> **Exercise description**
Each line of data below is to be returned exactly, leaving out any picture.

> **Given records**
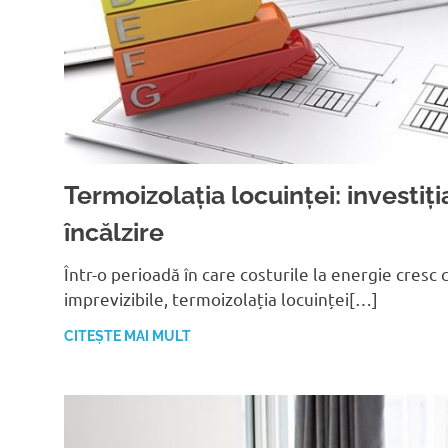
Termoizolația locuinței: investiți
încălzire
Într-o perioadă în care costurile la energie cresc c
imprevizibile, termoizolația locuinței[…]
CITEȘTE MAI MULT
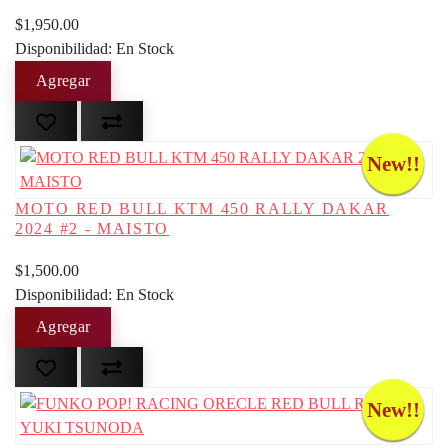
$1,950.00
Disponibilidad: En Stock
New!!
MOTO RED BULL KTM 450 RALLY DAKAR
2024 #2 - MAISTO
$1,500.00
Disponibilidad: En Stock
New!!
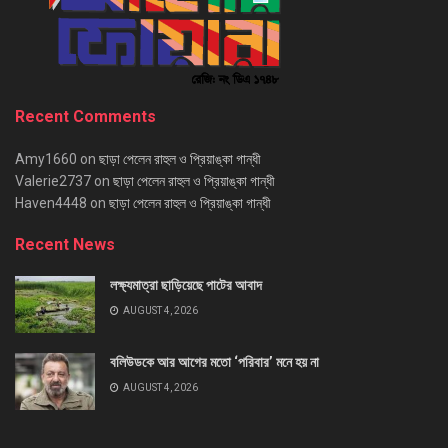
Recent Comments
Amy1660
on
ছাড়া পেলেন রাহুল ও প্রিয়াঙ্কা গান্ধী
Valerie2737
on
ছাড়া পেলেন রাহুল ও প্রিয়াঙ্কা গান্ধী
Haven4448
on
ছাড়া পেলেন রাহুল ও প্রিয়াঙ্কা গান্ধী
Recent News
লক্ষ্যমাত্রা ছাড়িয়েছে পাটের আবাদ
AUGUST 4, 2026
বলিউডকে আর আগের মতো ‘পরিবার’ মনে হয় না
AUGUST 4, 2026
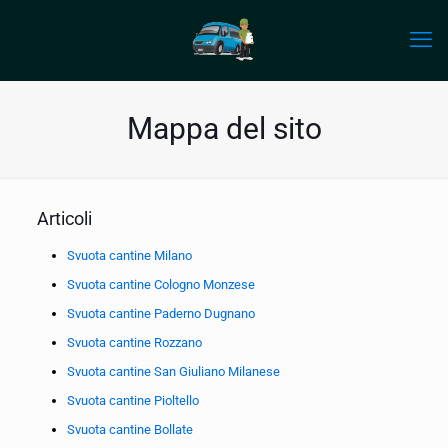
Mappa del sito
Articoli
Svuota cantine Milano
Svuota cantine Cologno Monzese
Svuota cantine Paderno Dugnano
Svuota cantine Rozzano
Svuota cantine San Giuliano Milanese
Svuota cantine Pioltello
Svuota cantine Bollate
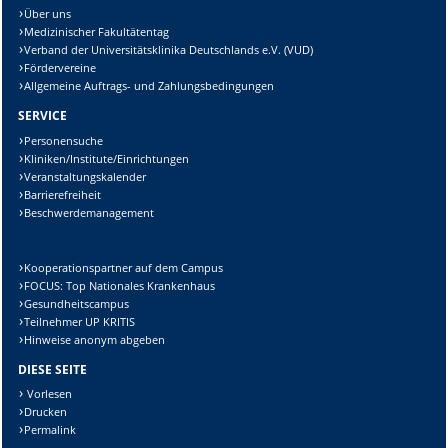
Über uns
Medizinischer Fakultätentag
Verband der Universitätsklinika Deutschlands e.V. (VUD)
Fördervereine
Allgemeine Auftrags- und Zahlungsbedingungen
SERVICE
Personensuche
Kliniken/Institute/Einrichtungen
Veranstaltungskalender
Barrierefreiheit
Beschwerdemanagement
Kooperationspartner auf dem Campus
FOCUS: Top Nationales Krankenhaus
Gesundheitscampus
Teilnehmer UP KRITIS
Hinweise anonym abgeben
DIESE SEITE
Vorlesen
Drucken
Permalink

> **Result of the exercise**
Termoizolația locuinței: investiți
încălzire
Într-o perioadă în care costurile la energie cresc c
imprevizibile, termoizolația locuinței[…]
CITEȘTE MAI MULT
$1,950.00
Disponibilidad: En Stock
New!!
MOTO RED BULL KTM 450 RALLY DAKAR
2024 #2 - MAISTO
$1,500.00
Disponibilidad: En Stock
New!!
Recent Comments
Amy1660
on
ছাড়া পেলেন রাহুল ও প্রিয়াঙ্কা গান্ধী
Valerie2737
on
ছাড়া পেলেন রাহুল ও প্রিয়াঙ্কা গান্ধী
Haven4448
on
ছাড়া পেলেন রাহুল ও প্রিয়াঙ্কা গান্ধী
Recent News
লক্ষ্যমাত্রা ছাড়িয়েছে পাটের আবাদ
AUGUST 4, 2026
বলিউডকে আর আগের মতো ‘পরিবার’ মনে হয় না
AUGUST 4, 2026
Mappa del sito
Articoli
Svuota cantine Milano
Svuota cantine Cologno Monzese
Svuota cantine Paderno Dugnano
Svuota cantine Rozzano
Svuota cantine San Giuliano Milanese
Svuota cantine Pioltello
Svuota cantine Bollate
Über uns
Medizinischer Fakultätentag
Verband der Universitätsklinika Deutschlands e.V. (VUD)
Fördervereine
Allgemeine Auftrags- und Zahlungsbedingungen
SERVICE
Personensuche
Kliniken/Institute/Einrichtungen
Veranstaltungskalender
Barrierefreiheit
Beschwerdemanagement
Kooperationspartner auf dem Campus
FOCUS: Top Nationales Krankenhaus
Gesundheitscampus
Teilnehmer UP KRITIS
Hinweise anonym abgeben
DIESE SEITE
Vorlesen
Drucken
Permalink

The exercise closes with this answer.